ORIGINAL: Lucylastic
quote:

ORIGINAL: Kirata
quote:

ORIGINAL: tamaka

Everyone should have the right to healthcare.

I think that's precisely backwards. In my view, it's not a matter of anyone having a "right" to healthcare but rather a case of us having an obligation to care for our infirm.

I think that is a moral view, not a rights view
not that I disagree with it,

Well okay, I take your point. But if you want to frame it in terms of morality, then the morality that I am invoking here is biological, not philosophical. We are a species that has evolved a genetic endowment that inclines us to offer succor and protection to the weak and infirm, from which we may conclude that groups of humans that lacked it failed to thrive in the long run, and that to go against it will not benefit us in the long run either.

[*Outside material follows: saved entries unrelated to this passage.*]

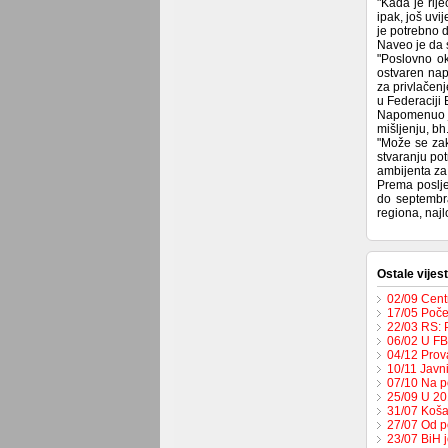
"Kada je rije
ipak, još uvi
je potrebno d
Naveo je da s
"Poslovno ok
ostvaren nap
za privlačenj
u Federaciji 
Napomenuo je
mišljenju, bh
"Može se zakl
stvaranju pot
ambijenta za
Prema poslje
do septembr
regiona, najl
Ostale vijest
02/09 Cent
17/05 Poče
22/03 RS: 
06/02 U FB
04/12 Prov
10/11 Javn
07/10 Na p
25/09 U 201
31/07 Koša
27/07 Od p
23/07 BiH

So when I say that we have an obligation, I mean an obligation to ourselves, to be true to our humanity, and to resist those arguments that would ultimately betray us.

K.



that's an interesting view and I don't necessarily disagree with it but at the very least, id add to it from a religious worldview perspective.

while I cant speak to other religions, Christians in general and Christian healthcare givers in particular are motivated to provide care because man is created in the image of god. loving each other, which implies caring for them when they are sick, is a meaningful part of their faith life, and their relationship with god.

further, its a teaching and model Christ gave in his life.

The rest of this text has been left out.